What are the chances that Reagan can, before then, recapture the initiative? The White House is divided on basic strategy. One group wants the Administration to work with elements of the Democratic majorities to forge ad hoc coalitions on specific issues. Another believes the President should play hardball by vetoing any legislation that violates the tenets of Reaganism and firing back with bold moves like early deployment of the Strategic Defense Initiative.
These strategies were mirrored in two competing drafts of the State of the Union speech. One, written by Presidential Assistant Dennis Thomas, consisted mostly of a laundry list of legislative proposals. The conservatives, led by Speechwriter Anthony Dolan, contributed an unsolicited draft that took a sharply aggressive line: it would have committed the President to push for a constitutional convention to draft a balanced-budget amendment. Reagan rejected both and chose a third draft written by Ken Khachigian, a former White House speechwriter who was called back from California for this effort. Though Khachigian's lyrical prose is well suited to Reagan's natural speech rhythms, the final talk was too familiar and vague to change any minds, in Congress or, apparently, around the country.
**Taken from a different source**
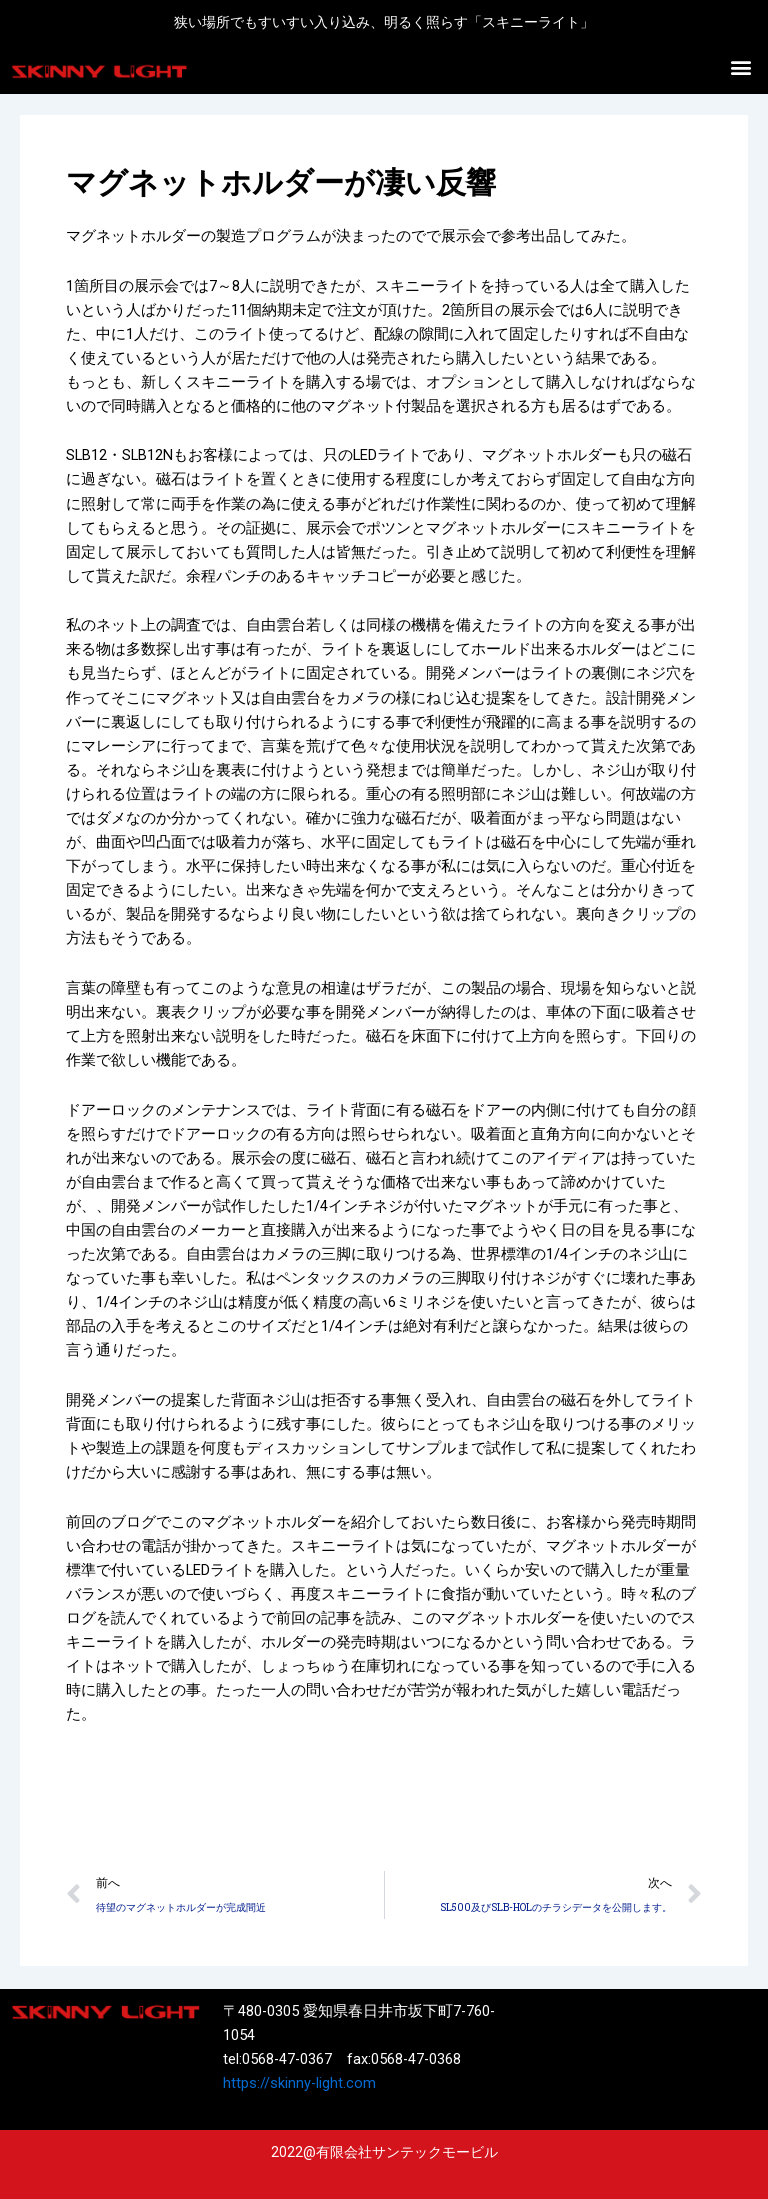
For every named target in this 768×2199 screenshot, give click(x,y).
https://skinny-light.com (299, 2083)
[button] (741, 67)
The most basic problem is that the Administration, after six years in office, is running low on intellectual energy. To some extent that is inevitable, and particularly for a conservative presidency dedicated to reducing the power of Government; sweeping new programs, to put it mildly, are not its forte. All in all, a sense is growing in Washington that the creative period of the Reagan Administration is over, and the prospect is for two years of drift while the thoughts of the nation turn increasingly to the post-Reagan era about to begin. Some longtime Reagan loyalists outside the Government even find that a benign idea. Asks one veteran of the first term: "Is it so bad to have two years of comfortableness?"
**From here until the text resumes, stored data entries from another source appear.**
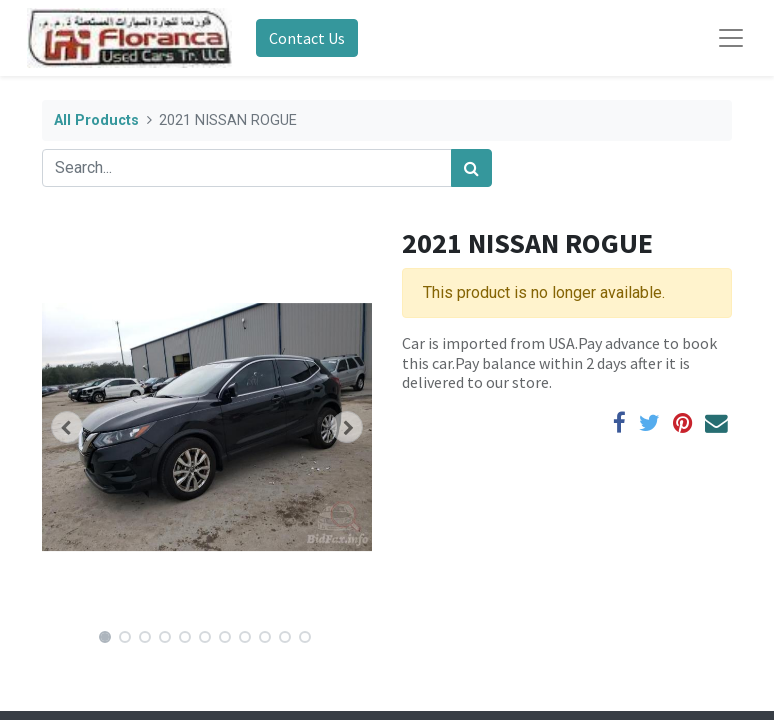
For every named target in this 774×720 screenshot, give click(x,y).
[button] (67, 427)
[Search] (471, 168)
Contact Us (307, 38)
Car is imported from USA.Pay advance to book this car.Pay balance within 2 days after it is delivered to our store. (559, 362)
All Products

That assuredly is not Reagan's view, but in his efforts to regain momentum he is handicapped by problems other than the temporary idleness enforced by his health. More than most Presidents, Reagan is dependent on the help of savvy aides, which he got during his first term. Right now, though, he is surrounded by inexperienced and unimaginative assistants; one of the brightest members of the current crew, Mitch Daniels, resigned over the weekend. As always, the President is detached from the details of policy and reluctant to crack heads. As a result, Secretary of State George Shultz and Secretary of Defense Caspar Weinberger continue to battle inconclusively about early deployment of SDI while some Cabinet members whisper, unavailingly but unrestrainedly, about a palace revolt against Chief of Staff Donald Regan. One White House official compares the President's role in this bickering to a "king in his declining years when all the barons start jockeying."
Reagan all but certainly retains too solid a reserve of goodwill to be mortally wounded or discredited. But the country seems on the verge of passing him by, looking beyond his term rather than worrying about how its last two years will play out. Instead of forcing out all the details of Iranscam as quickly as possible, as Reagan pledged, his White House has pretty much hunkered down and volunteered nothing until other sources forced it out. The upshot is that the drip-drip of new Iranscam disclosures will become a kind of water torture, regularly reminding him -- and the nation -- of his failings. On other matters he seems destined to alternate between feisty confrontation and conciliation with congressional Democrats, and to attempt now and again to resurrect his oratorical powers. As Political Analyst Kevin Phillips puts it, he is likely to "muddle through with considerable strain." Reagan may still reverse such judgments, but the State of the Union speech did not start any such process.